The announced partners are Australia, Brunei, India, Indonesia, Japan, Republic of Korea, Malaysia, New Zealand, the Philippines, Singapore, Thailand, and Vietnam. They were described as the “initial partners”, indicating that there were more to come. And sure enough, a few days later, Fiji joined the party.

It’s not like there aren’t already enough parties in the region. There was the Trans-Pacific Partnership, which President Trump pulled the United States out of in 2017. It pushed on regardless, under the Comprehensive and Progressive Agreement for Trans-Pacific Partnership (CPTPP) and is in the process of signing up new countries. And then there is the Regional Comprehensive Economic Partnership (RCEP), a free-trade agreement which the United States was not part of.

Biden’s new effort has raised questions about why the United States didn’t join the CPTPP instead. The answer, perhaps, is in the content of the framework, which – depending on who you speak to – is either light on details and not much of a trade agreement, or it is forward-thinking because it is consensus building and focuses on a lot more than tariffs.

The IPEF has four pillars: the connected economy, the resilient economy, the clean economy, and the fair economy. Under the connected economy, there is no mention of tariffs and trade negotiations. Rather the United States will engage “comprehensively” with its partners on a range of issues. “We will pursue high-standard rules of the road in the digital economy, including standards on cross-border data flows and data localisation,” according to a statement from the White House.

Under the banner of the “resilient economy”, the statement said the United States “will seek first-of-their-kind supply chain commitments that better anticipate and prevent disruptions in supply chains to create a more resilient economy and guard against price spikes that increase costs for American families.” The clean economy will seek commitments on clean energy, decarbonisation and tackling the climate crisis. And the fair economy seeks commitments on enforcing effective tax, anti-money laundering, and anti-bribery regimes to promote a fair economy.

The response to this has been mixed. The Economist Intelligence Unit commented how the framework was “light on detail” and stated the announcement affirms “our long-held view that the US will struggle to deepen its economic influence in Asia, particularly considering China’s economic prominence in the region”.

Meanwhile China scoffed at the announcement. Bloomberg reported that China’s Foreign Minister Wang Yi said the IPEF was “doomed to fail”.

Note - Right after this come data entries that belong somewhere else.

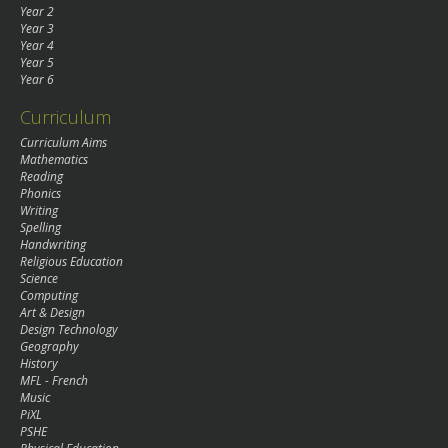
Year 2
Year 3
Year 4
Year 5
Year 6
Curriculum
Curriculum Aims
Mathematics
Reading
Phonics
Writing
Spelling
Handwriting
Religious Education
Science
Computing
Art & Design
Design Technology
Geography
History
MFL - French
Music
PiXL
PSHE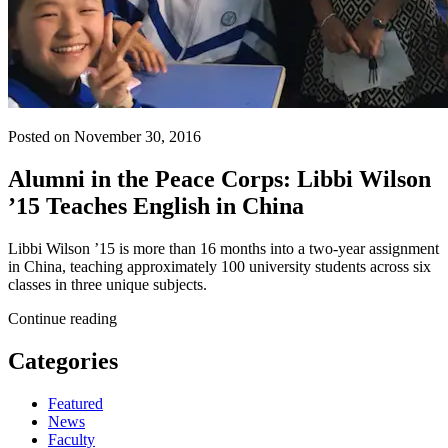
Posted on November 30, 2016
Alumni in the Peace Corps: Libbi Wilson
’15 Teaches English in China
Libbi Wilson ’15 is more than 16 months into a two-year assignment
in China, teaching approximately 100 university students across six
classes in three unique subjects.
Continue reading
Categories
Featured
News
Faculty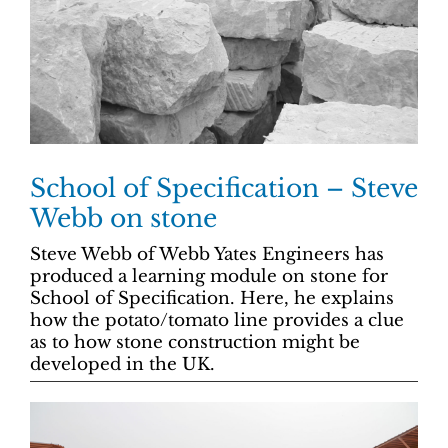
School of Specification – Steve
Webb on stone
Steve Webb of Webb Yates Engineers has
produced a learning module on stone for
School of Specification. Here, he explains
how the potato/tomato line provides a clue
as to how stone construction might be
developed in the UK.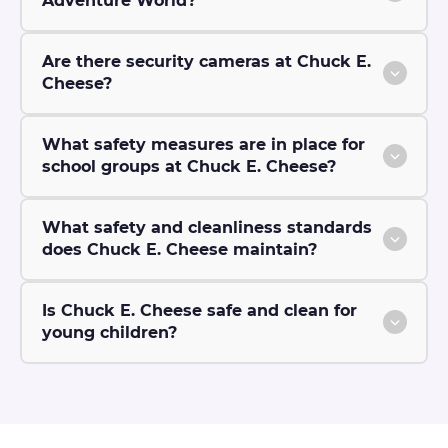
Adventure World?
Are there security cameras at Chuck E.
Cheese?
What safety measures are in place for
school groups at Chuck E. Cheese?
What safety and cleanliness standards
does Chuck E. Cheese maintain?
Is Chuck E. Cheese safe and clean for
young children?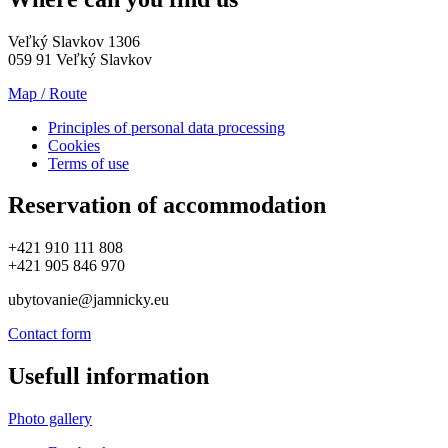
Veľký Slavkov 1306
059 91 Veľký Slavkov
Map / Route
Principles of personal data processing
Cookies
Terms of use
Reservation of accommodation
+421 910 111 808
+421 905 846 970
ubytovanie@jamnicky.eu
Contact form
Usefull information
Photo gallery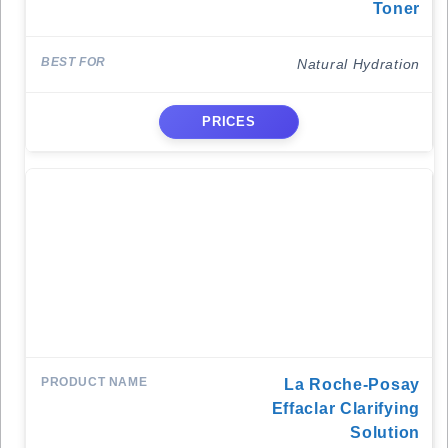
Toner
Natural Hydration
PRICES
La Roche-Posay
Effaclar Clarifying
Solution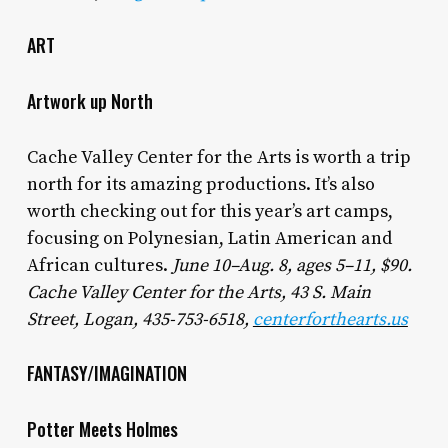
ART
Artwork up North
Cache Valley Center for the Arts is worth a trip
north for its amazing productions. It’s also
worth checking out for this year’s art camps,
focusing on Polynesian, Latin American and
African cultures.
June 10–Aug. 8, ages 5–11, $90.
Cache Valley Center for the Arts, 43 S. Main
Street, Logan, 435-753-6518,
centerforthearts.us
FANTASY/IMAGINATION
Potter Meets Holmes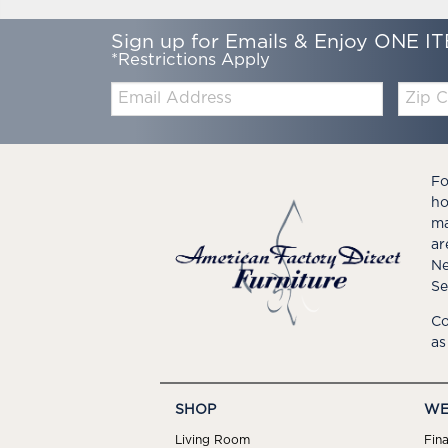
Sign up for Emails & Enjoy ONE IT
*Restrictions Apply
Email:
Zip
Code
Fo
ho
ma
ar
Ne
Se
Co
as
SHOP
WE
Living Room
Fin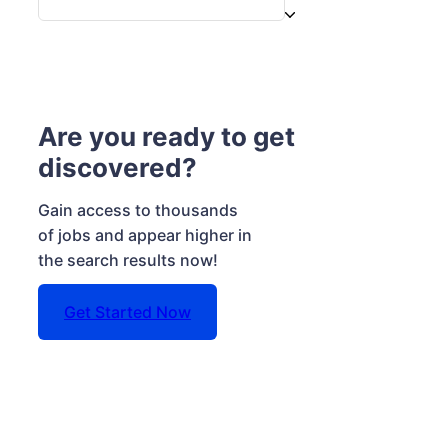
Are you ready to get
discovered?
Gain access to thousands
of jobs and appear higher in
the search results now!
Get Started Now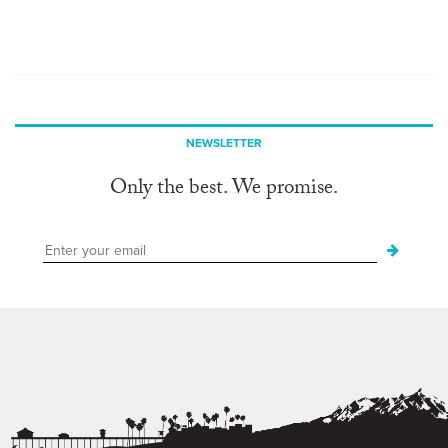
NEWSLETTER
Only the best. We promise.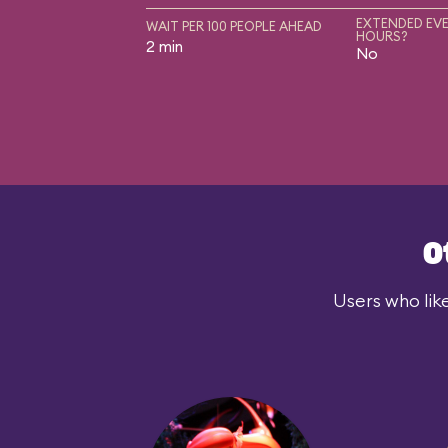
EXTENDED EVE
WAIT PER 100 PEOPLE AHEAD
HOURS?
2 min
No
O
Users who lik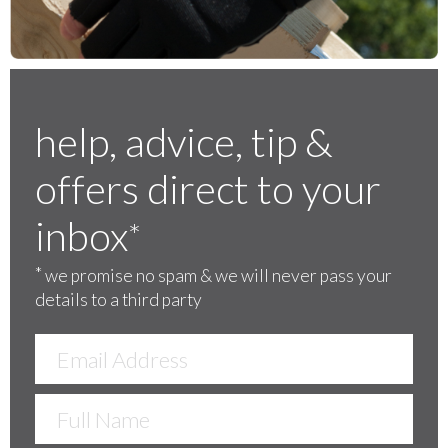
help, advice, tip &
offers direct to your
inbox
*
*
we promise no spam & we will never pass your
details to a third party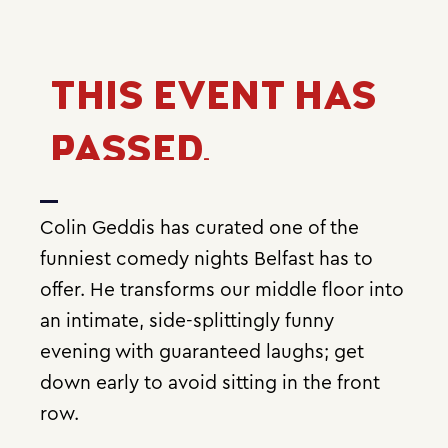
THIS EVENT HAS
PASSED.
Colin Geddis has curated one of the
funniest comedy nights Belfast has to
offer. He transforms our middle floor into
an intimate, side-splittingly funny
evening with guaranteed laughs; get
down early to avoid sitting in the front
row.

Steph Sterling writes for the Roosevelt Institute that the framework’s lack of focus on reducing tariffs has been criticised, but this is misplaced. She writes that trade agreements have become more about other issues – not just tariffs. “In that sense, IPEF is simply further along in the direction of travel of all modern trade arrangements like the TPP, though with more countries and without the TPP’s neoliberal take-all-or-leave it character.”

In an explanation of this framework not being a free trade agreement, US National Security Advisor Jake Sullivan “The fact that this is not a traditional free trade agreement is a feature of IPEF not a bug. There are free trade traditionalists who have raised questions about it. Our fundamental view is that the new landscape and the new challenges we face need a new approach, and we will shape the substance of this effort together with our partners,” he said.